What American English Sounds Like

In the first days of Hollywood films, the actors who played foreigners didn't actually have to speak the character's language. Instead they would just speak gibberish with a French or German accent & the audience would be fooled. No one spoke those langauges anyway.

Today, because this global village is so very small, those langauges are much more accessible than they were then. Many people in the US can speak two or more languages these days, so Hollywood is much more precise in its depiction of foreigners.

Still, Chinese is a language that hangs on the periphery. Other than Chinese people living in the US, it's rare to find someone who speaks Chinese as a foreign language. Most people don't really even know what Chinese sounds like beyond the stereotypical sing-song "ding dong do". If someone mimicks the sound of Chinese, they might also thrown in an "ah-so" or two.

The reason we do this is because foreign languages aren't "normal". They're not what we hear every day, so they sound strange. But to a large number of people in the world, English is the unintelligible foreign language. It's English that sounds strange.
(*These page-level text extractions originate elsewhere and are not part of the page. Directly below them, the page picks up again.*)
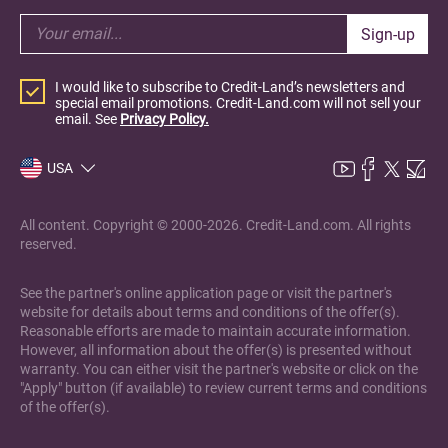
Sign-up
I would like to subscribe to Credit-Land’s newsletters and
special email promotions. Credit-Land.com will not sell your
email. See
Privacy Policy.
USA
All content. Copyright © 2000-2026. Credit-Land.com. All rights
reserved.
See the partner's online application page or visit the partner's
website for details about terms and conditions of the offer(s).
Reasonable efforts are made to maintain accurate information.
However, all information about the offer(s) is presented without
warranty. You can either visit the partner's website or click on the
"Apply" button (if available) to review current terms and conditions
of the offer(s).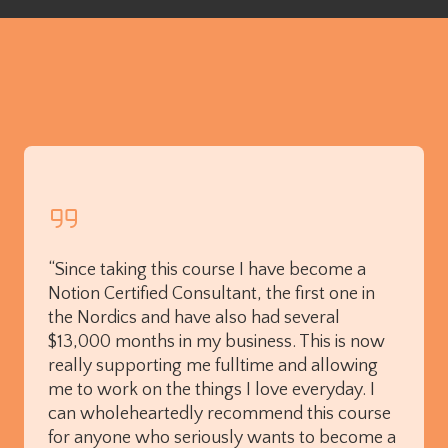
“Since taking this course I have become a
Notion Certified Consultant, the first one in
the Nordics and have also had several
$13,000 months in my business. This is now
really supporting me fulltime and allowing
me to work on the things I love everyday. I
can wholeheartedly recommend this course
for anyone who seriously wants to become a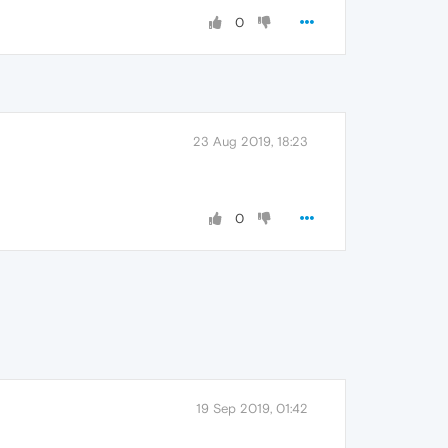
0
23 Aug 2019, 18:23
0
19 Sep 2019, 01:42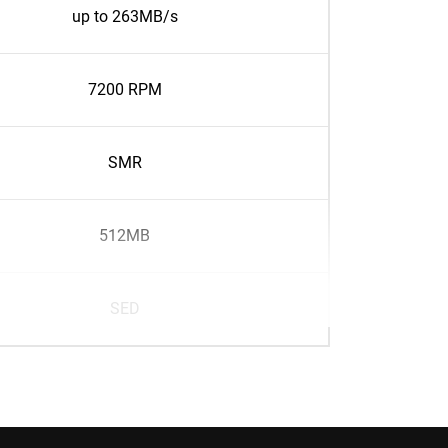
up to 263MB/s
7200 RPM
SMR
512MB
SED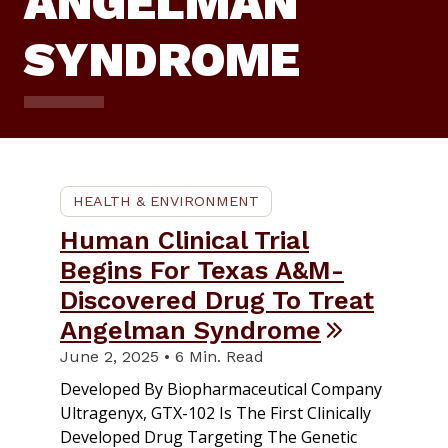
ANGELMAN
SYNDROME
HEALTH & ENVIRONMENT
Human Clinical Trial
Begins For Texas A&M-
Discovered Drug To Treat
Angelman Syndrome
June 2, 2025 • 6 Min. Read
Developed By Biopharmaceutical Company
Ultragenyx, GTX-102 Is The First Clinically
Developed Drug Targeting The Genetic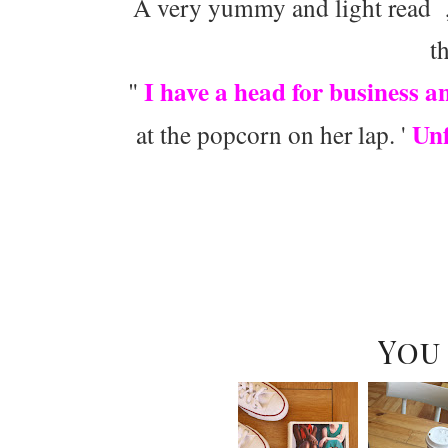
A very yummy and light read ,
t
I have a head for business a
"
Unf
at the popcorn on her lap. '
You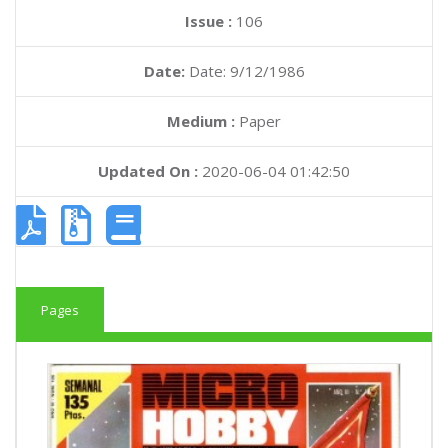
Issue :
106
Date:
Date: 9/12/1986
Medium :
Paper
Updated On :
2020-06-04 01:42:50
Pages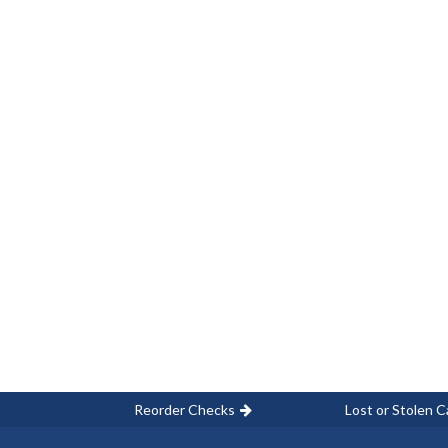
Reorder Checks
Lost or Stolen C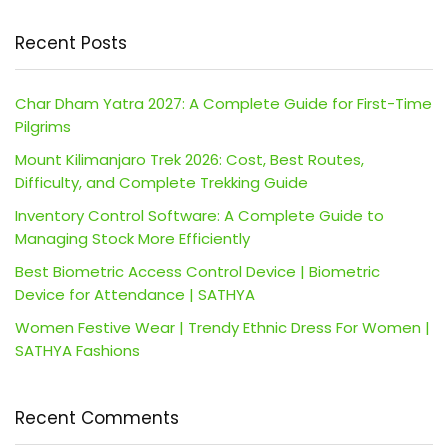
Recent Posts
Char Dham Yatra 2027: A Complete Guide for First-Time
Pilgrims
Mount Kilimanjaro Trek 2026: Cost, Best Routes,
Difficulty, and Complete Trekking Guide
Inventory Control Software: A Complete Guide to
Managing Stock More Efficiently
Best Biometric Access Control Device | Biometric
Device for Attendance | SATHYA
Women Festive Wear | Trendy Ethnic Dress For Women |
SATHYA Fashions
Recent Comments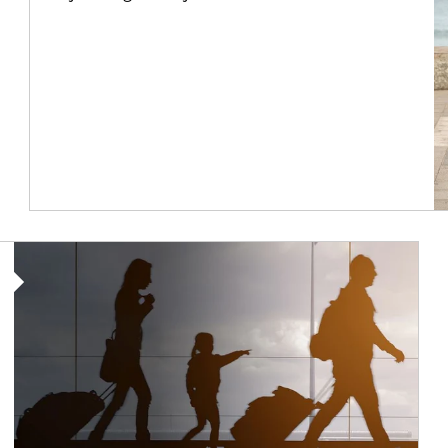
Article Image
Just what do non-English speakers hear when they listen to English? Here's a great video of an Italian pop group singing a song in gibberish meant to sound like American English. I kinda like the song. It's got a catchy beat.


scott said...

Yeah, i always kind of wondered. It doesn't sound have bad! :)

Nancy Lewis said...

It really does sound like they could be singing in English, huh? Like if you just listened a little harder you'd catch the words. Pretty funny.